• _Task to complete_
The response must be the exact lines from the one that contains "Отправить сообщение (853, 1356)" through the end of the material, with no pictures and no additional lines.

• _Data for this task_
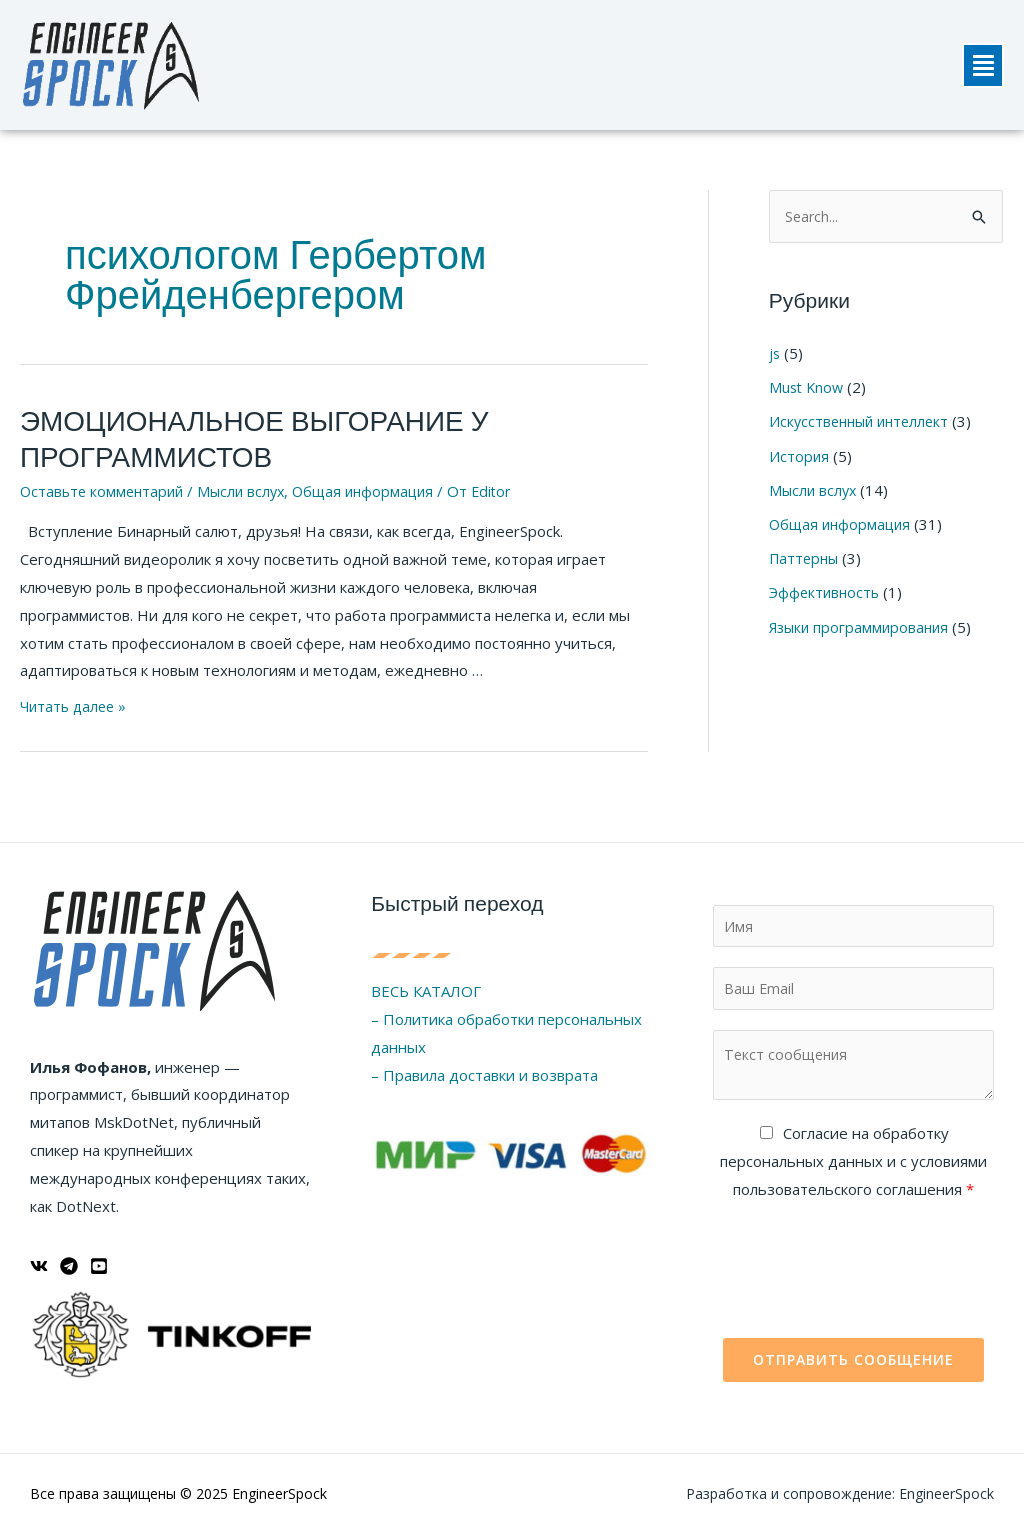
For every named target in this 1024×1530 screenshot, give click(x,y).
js (775, 354)
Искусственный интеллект (863, 421)
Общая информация (376, 484)
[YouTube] (99, 1258)
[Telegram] (69, 1258)
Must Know (808, 388)
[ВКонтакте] (39, 1258)
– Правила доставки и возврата (484, 1067)
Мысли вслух (249, 484)
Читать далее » (76, 698)
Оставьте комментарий (105, 484)
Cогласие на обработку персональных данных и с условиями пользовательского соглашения (853, 1158)
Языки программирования (862, 624)
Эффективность (826, 590)
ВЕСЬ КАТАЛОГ (426, 983)
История (799, 455)
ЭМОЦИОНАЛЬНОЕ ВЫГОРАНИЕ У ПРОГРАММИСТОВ (229, 436)
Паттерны (806, 556)
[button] (983, 65)
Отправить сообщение (853, 1356)
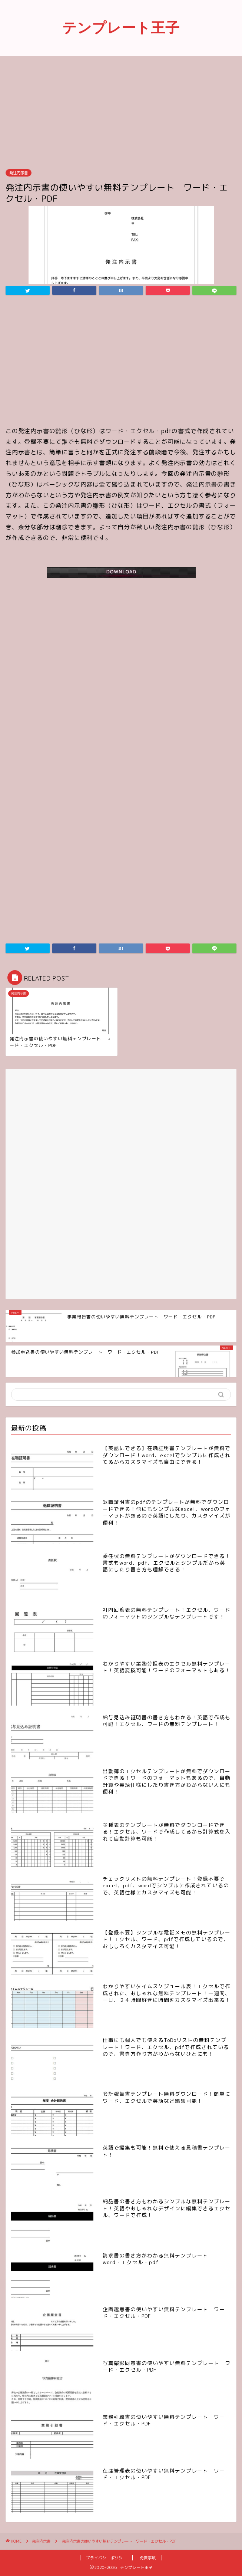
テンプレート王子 (121, 27)
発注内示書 (18, 172)
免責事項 (148, 2557)
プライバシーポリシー (106, 2557)
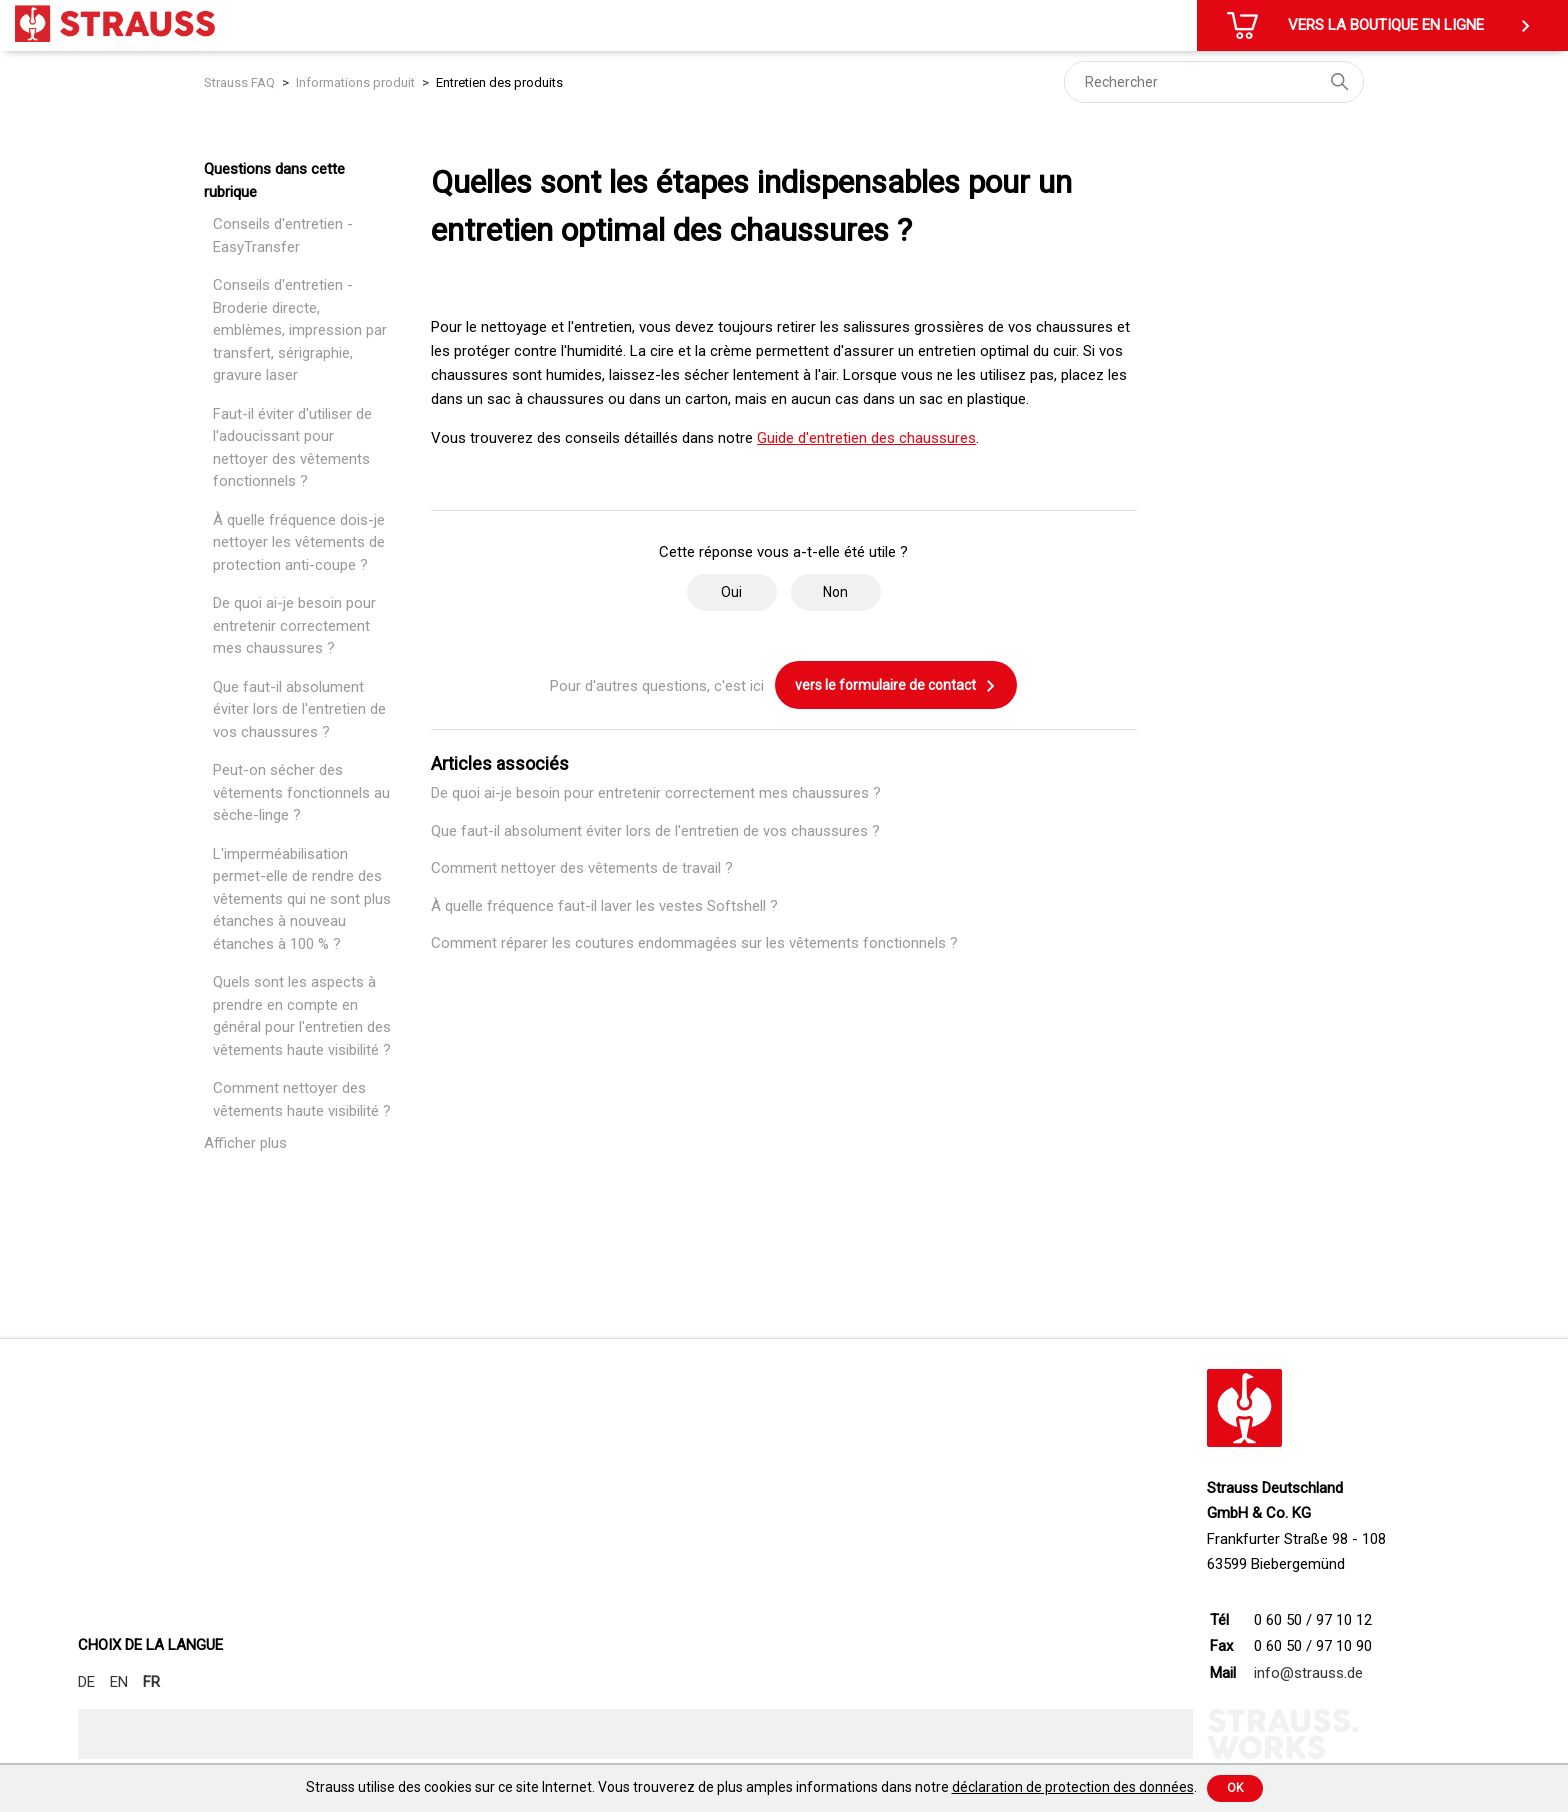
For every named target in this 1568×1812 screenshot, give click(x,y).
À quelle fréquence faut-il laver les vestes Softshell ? (604, 906)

• _Answer to this task_
Отправить сообщение (853, 1356)
テンプレート王子 (121, 27)
発注内示書 (18, 172)
免責事項 (148, 2557)
プライバシーポリシー (106, 2557)
For every named target in this 1568×1812 screenshot, give click(x,y).
À quelle fréquence faut-il laver les vestes Softshell ? (604, 906)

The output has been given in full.